I often listen to Desert Island Discs on Radio 4, and wish there was a Desert Island Books as well – where you pick the eight or nine books you'd take to a desert island.
What would yours be?
Mine:
Jane Austen: Pride and Prejudice. Even after 200 years it hasn't been bettered. The Lizzie/D'Arcy will they won't they romance is just so believable, and so touching. Lizzie Bennett is such a vivid and well-drawn character as well – so real.
Emily Bronte: Wuthering Heights. Another novel that has stood the test of time. Again, such vivid and memorable characters, and such magnetic power.
Bill Bryson: A Short History of Nearly Everything. I'm a complete div when it comes to science, which frustrates me, as the older I get the more interesting science seems.

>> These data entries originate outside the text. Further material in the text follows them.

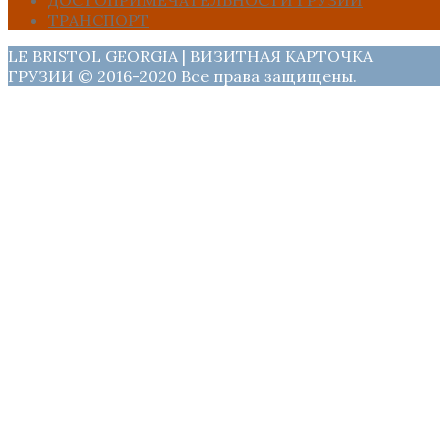
ДОСТОПРИМЕЧАТЕЛЬНОСТИ ГРУЗИИ
ТРАНСПОРТ
LE BRISTOL GEORGIA | ВИЗИТНАЯ КАРТОЧКА
ГРУЗИИ © 2016-2020 Все права защищены.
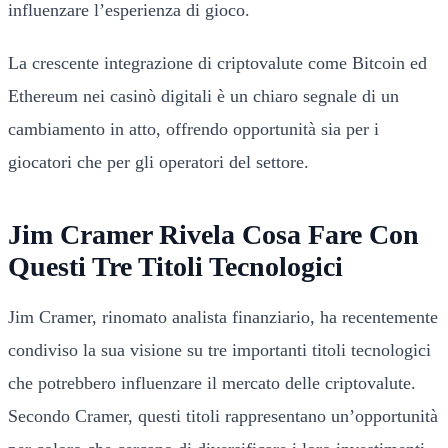
influenzare l’esperienza di gioco.
La crescente integrazione di criptovalute come Bitcoin ed
Ethereum nei casinò digitali è un chiaro segnale di un
cambiamento in atto, offrendo opportunità sia per i
giocatori che per gli operatori del settore.
Jim Cramer Rivela Cosa Fare Con
Questi Tre Titoli Tecnologici
Jim Cramer, rinomato analista finanziario, ha recentemente
condiviso la sua visione su tre importanti titoli tecnologici
che potrebbero influenzare il mercato delle criptovalute.
Secondo Cramer, questi titoli rappresentano un’opportunità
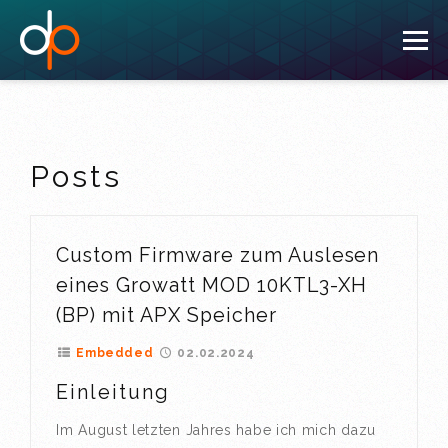
To
nav
Posts
Custom Firmware zum Auslesen
eines Growatt MOD 10KTL3-XH
(BP) mit APX Speicher
Embedded
02.02.2024
Einleitung
Im August letzten Jahres habe ich mich dazu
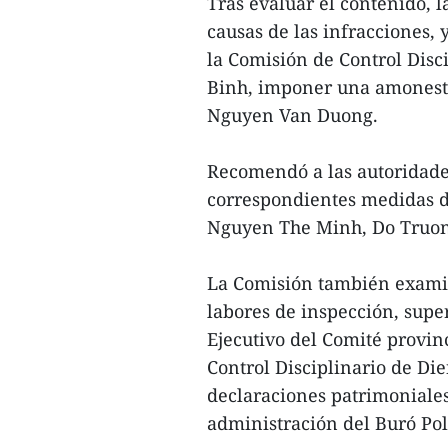
Tras evaluar el contenido, l
causas de las infracciones,
la Comisión de Control Disci
Binh, imponer una amonest
Nguyen Van Duong.
Recomendó a las autoridad
correspondientes medidas d
Nguyen The Minh, Do Truon
La Comisión también examin
labores de inspección, super
Ejecutivo del Comité provinc
Control Disciplinario de Die
declaraciones patrimoniales
administración del Buró Polí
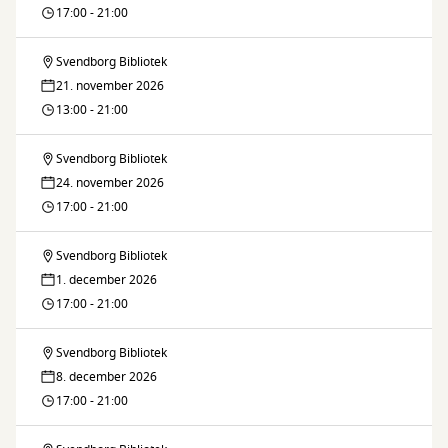
17:00 - 21:00
Svendborg Bibliotek
Brætspilscafé
21. november 2026
13:00 - 21:00
Svendborg Bibliotek
Brætspilscafé
24. november 2026
17:00 - 21:00
Svendborg Bibliotek
Brætspilscafé
1. december 2026
17:00 - 21:00
Svendborg Bibliotek
Brætspilscafé
8. december 2026
17:00 - 21:00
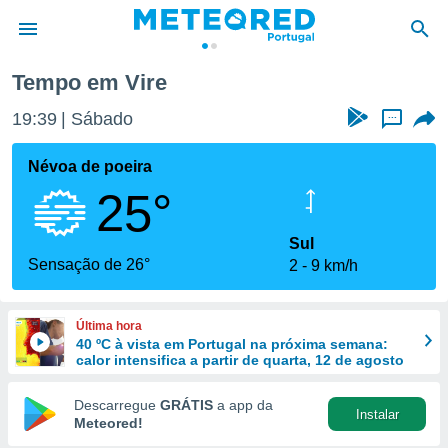
Tempo em Vire
de
19:39
Sábado
...
 da
empo.pt) foi
Névoa de poeira
or
25°
is para
e as
 fornecidas
Sul
 qualidade.
Sensação de 26°
2
9 km/h
r a este
s das
opções:
Última hora
40 ºC à vista em Portugal na próxima semana:
ookies e
calor intensifica a partir de quarta, 12 de agosto
 forma
Descarregue
GRÁTIS
a app da
Instalar
e digital
Meteored!
da,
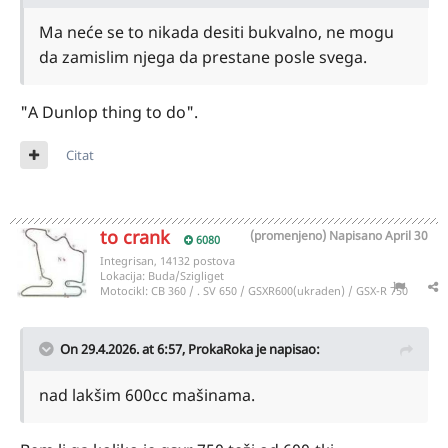
Ma neće se to nikada desiti bukvalno, ne mogu
da zamislim njega da prestane posle svega.
"A Dunlop thing to do".
Citat
to crank
(promenjeno)
Napisano
April 30
6080
Integrisan, 14132 postova
Lokacija:
Buda/Szigliget
Motocikl:
CB 360 / . SV 650 / GSXR600(ukraden) / GSX-R 750
On 29.4.2026. at 6:57,
ProkaRoka
je napisao:
nad lakšim 600cc mašinama.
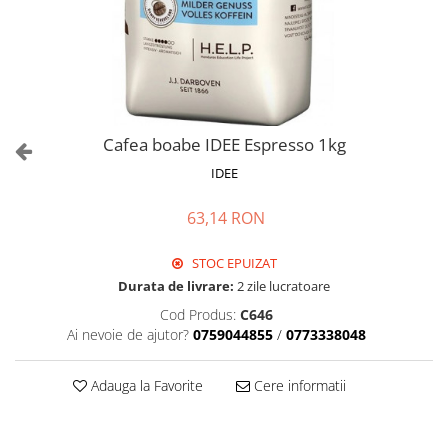
Cafea boabe IDEE Espresso 1kg
IDEE
63,14 RON
STOC EPUIZAT
Durata de livrare:
2 zile lucratoare
Cod Produs:
C646
Ai nevoie de ajutor?
0759044855
/
0773338048
Adauga la Favorite
Cere informatii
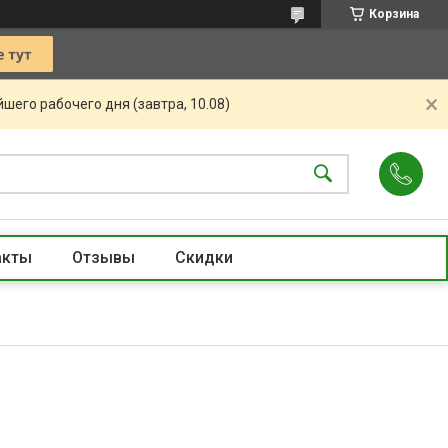
Корзина
шего рабочего дня (завтра, 10.08)
акты
Отзывы
Скидки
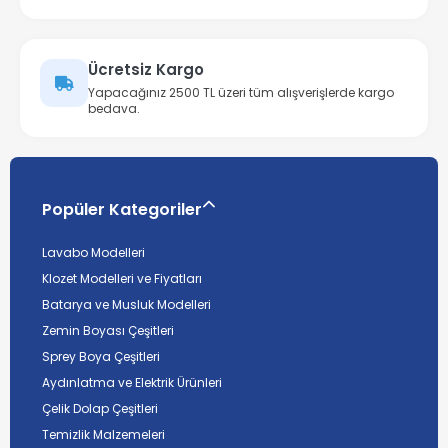
Ücretsiz Kargo
Yapacağınız 2500 TL üzeri tüm alışverişlerde kargo
bedava.
Popüler Kategoriler
Lavabo Modelleri
Klozet Modelleri ve Fiyatları
Batarya ve Musluk Modelleri
Zemin Boyası Çeşitleri
Sprey Boya Çeşitleri
Aydınlatma ve Elektrik Ürünleri
Çelik Dolap Çeşitleri
Temizlik Malzemeleri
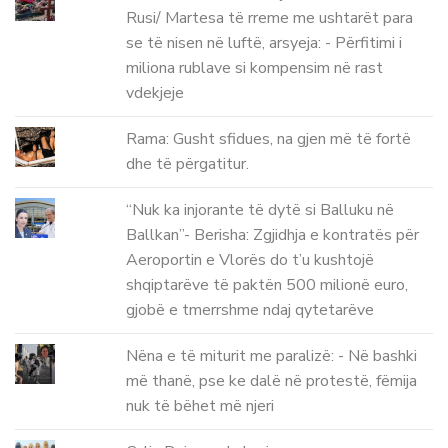
Rusi/ Martesa të rreme me ushtarët para
se të nisen në luftë, arsyeja: - Përfitimi i
miliona rublave si kompensim në rast
vdekjeje
Rama: Gusht sfidues, na gjen më të fortë
dhe të përgatitur.
“Nuk ka injorante të dytë si Balluku në
Ballkan”- Berisha: Zgjidhja e kontratës për
Aeroportin e Vlorës do t’u kushtojë
shqiptarëve të paktën 500 milionë euro,
gjobë e tmerrshme ndaj qytetarëve
Nëna e të miturit me paralizë: - Në bashki
më thanë, pse ke dalë në protestë, fëmija
nuk të bëhet më njeri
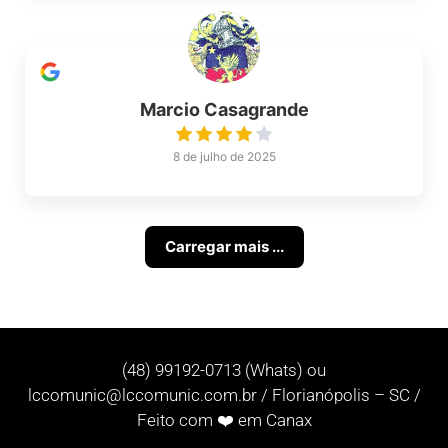
Marcio Casagrande
8 de julho de 2025
Carregar mais ...
(48) 99192-0713 (Whats) ou
lccomunic@lccomunic.com.br
/ Florianópolis – SC /
Feito com ❤️ em Canax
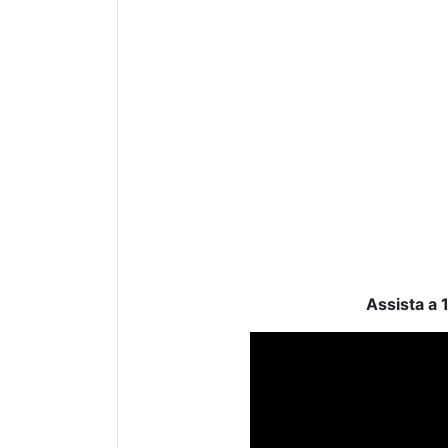
Assista a 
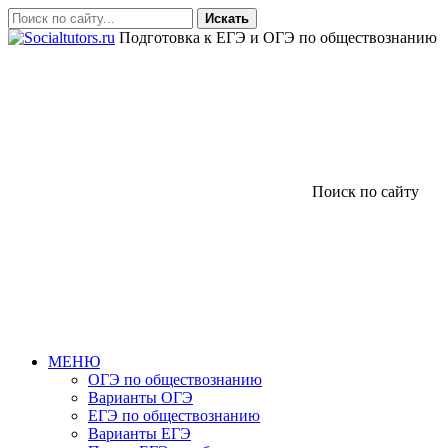
Искать
Подготовка к ЕГЭ и ОГЭ по обществознанию
Поиск по сайту
МЕНЮ
ОГЭ по обществознанию
Варианты ОГЭ
ЕГЭ по обществознанию
Варианты ЕГЭ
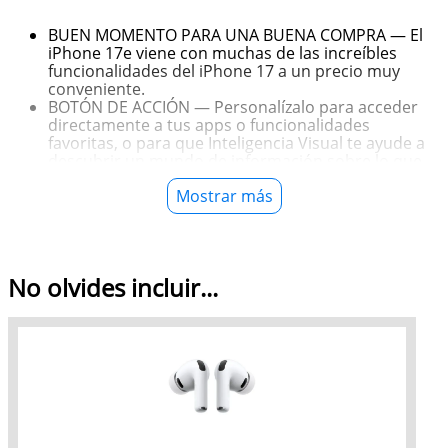
BUEN MOMENTO PARA UNA BUENA COMPRA — El
iPhone 17e viene con muchas de las increíbles
funcionalidades del iPhone 17 a un precio muy
conveniente.
BOTÓN DE ACCIÓN — Personalízalo para acceder
directamente a tus apps o funcionalidades
favoritas, o para que Inteligencia Visual te ayude a
descubrir un mundo de información sobre lo que
te rodea.
Mostrar más
DISEÑADO PARA DURAR — El iPhone 17e está
protegido por el Ceramic Shield 2 en la parte
frontal, con una resistencia a los rayones tres veces
mayor que la generación anterior.
ESPECTACULAR PANTALLA — La pantalla Super
No olvides incluir...
Retina XDR de 6.1 pulgadas hace que el color cobre
vida en las fotos y que el texto sea fácil de leer. Y el
revestimiento antirreflejo de siete capas reduce los
brillos incluso a pleno sol.
BATERÍA PARA TODO EL DÍA — Manda mensajes,
navega y disfruta tus series y películas favoritas
durante horas y horas. Carga a toda velocidad con
USB-C y ahora con MagSafe.
CARGA INALÁMBRICA RÁPIDA. TODO HACE CLIC CON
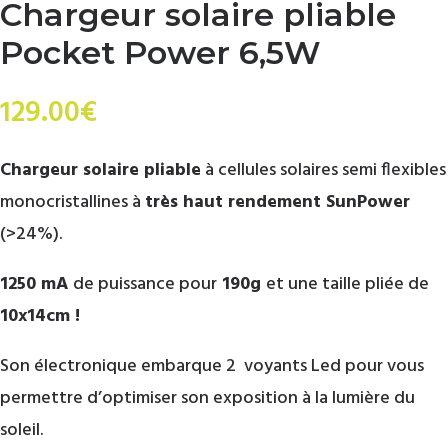
Chargeur solaire pliable
Pocket Power 6,5W
129.00
€
Chargeur solaire pliable
à cellules solaires semi flexibles
monocristallines à
très haut rendement SunPower
(>24%).
1250 mA
de puissance pour
190g
et une taille pliée de
10x14cm !
Son électronique embarque 2 voyants Led pour vous
permettre d’optimiser son exposition à la lumière du
soleil.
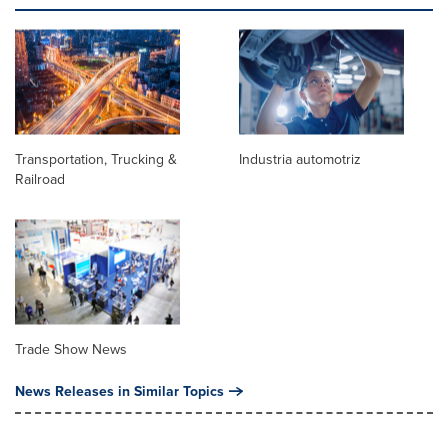
Transportation, Trucking &
Industria automotriz
Railroad
Trade Show News
News Releases in Similar Topics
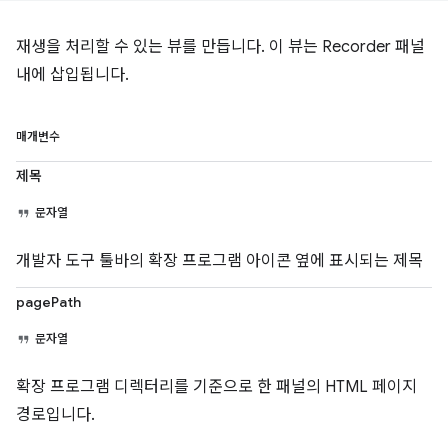
재생을 처리할 수 있는 뷰를 만듭니다. 이 뷰는 Recorder 패널
내에 삽입됩니다.
매개변수
제목
문자열
개발자 도구 툴바의 확장 프로그램 아이콘 옆에 표시되는 제목
pagePath
문자열
확장 프로그램 디렉터리를 기준으로 한 패널의 HTML 페이지
경로입니다.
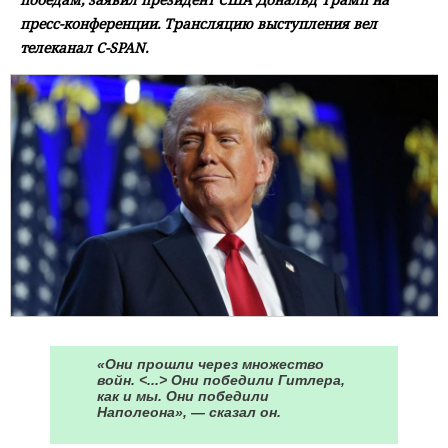
пресс-конференции. Трансляцию выступления вел
телеканал C-SPAN.
«Они прошли через множество
войн. <...> Они победили Гитлера,
как и мы. Они победили
Наполеона», — сказал он.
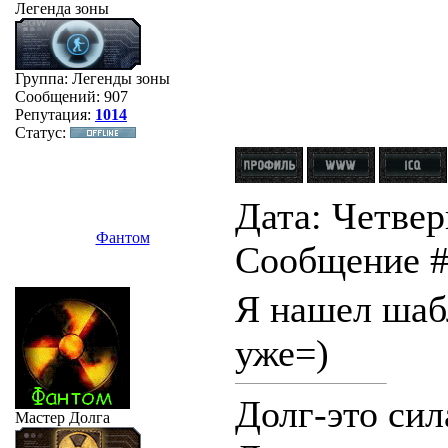
Легенда зоны
Группа: Легенды зоны
Сообщений:
907
Репутация:
1014
Статус:
Дата: Четверг
Фaнтом
Сообщение 
Я нашел шаб
уже=)
Долг-это сил
Мастер Долга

Bryson's book is a fantastic overview.
P G Wodehouse: Right Ho Jeeves. I love Wodehouse. And I love him for the same reasons as everyone else: funny, beautiful language, rich characters, etc. He created a timeless world, a kind of Eden where no one is cruel, no one is in pain, no one is unhappy, no one has cancer, etc. I read Wodehouse out loud when I'm on my own – it's better than Prozac.
Collected Sherlock Holmes. But I'd want it on audiobook, read by Stephen Fry.
David Copperfield. For me, it's THE novel: beautiful, sad, wise. It's like Dickens has crammed the whole of life into one book.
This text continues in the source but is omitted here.